The legal definition of a “catastrophic” personal injury is any injury that has “direct and proximate consequences” that “permanently prevents an individual from performing any gainful work.” In layman’s terms, a catastrophic injury is so severe that its victims are left with a permanent disability.
There are 3 general categories for catastrophic injuries:
Cognitive catastrophic injuries
Cognitive catastrophic injuries are those that impact the brain and affect the way that a person is able to speak, work and/or create new memories. They are among the most significant catastrophic injuries.
Physical catastrophic injuries
Physical catastrophic injuries occur when a person suffers an amputation, burns, damage to tissues or the function of their limbs and/or fractures.
Spinal catastrophic injuries
Spinal catastrophic injuries are those that involve the spine. Such injuries typically result in permanent disabilities.
Along with the 3 categories of catastrophic injuries, there are 3 main reasons why someone injured could be entitled to a catastrophic injury settlement:
- The severity of the injury.
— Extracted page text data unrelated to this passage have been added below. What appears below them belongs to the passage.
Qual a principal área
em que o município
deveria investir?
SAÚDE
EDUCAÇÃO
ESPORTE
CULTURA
The expenses, the number of surgeries required, the amount of rehab needed and the required use of medical devices or medication to treat the injury all increase the severity.
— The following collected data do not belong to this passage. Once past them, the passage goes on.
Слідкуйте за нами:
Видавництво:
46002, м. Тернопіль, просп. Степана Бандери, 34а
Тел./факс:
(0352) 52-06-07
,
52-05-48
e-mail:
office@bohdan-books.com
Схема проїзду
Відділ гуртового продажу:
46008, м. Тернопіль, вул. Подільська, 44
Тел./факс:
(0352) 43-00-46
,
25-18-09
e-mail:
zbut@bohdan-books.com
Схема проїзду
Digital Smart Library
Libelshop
- Loss of earnings. If you’re so injured that you can’t earn the same amount of money you could before the injury, you’ll likely be eligible for compensation to recoup those wages.
- Emotional damages. Even if you’re not severely physically injured, depending on the events of the accident that led to your injury, you could be entitled to compensation for emotional trauma.
There isn’t a blanket definition for what constitutes a catastrophic injury since what is catastrophic for 1 person may be recoverable for another.
For example, a traumatic head injury that keeps a single mother from providing for her children is catastrophic for her. Likewise, a professional skier who breaks bones and never recovers the stability in their legs would feel their injury is just as catastrophic.
That said, here’s a list of catastrophic injury examples:
- Disfigurement and/or significant scarring
- Loss of a limb
- Injuries resulting in long-term and/or permanent disability (especially if the disability reduces the plaintiff’s quality of life, earning potential or requires significant care or treatment)
- Severe burns
- Spinal cord injuries (particularly those that result in partial or total paralysis)
- Traumatic brain injuries (TBI)
Any injury that results in a long-term or permanent disability that significantly disrupts the plaintiff’s life—including their ability to earn a living or those injuries requiring intensive medical treatment and/or long-term care—may be classified as catastrophic.
Suffering from a catastrophic injury doesn’t only impact the worker who is hurt. It’s an event that impacts every member of that person’s family. Becoming a caregiver—especially to someone who suddenly has severe mobility or cognitive deficits—is difficult.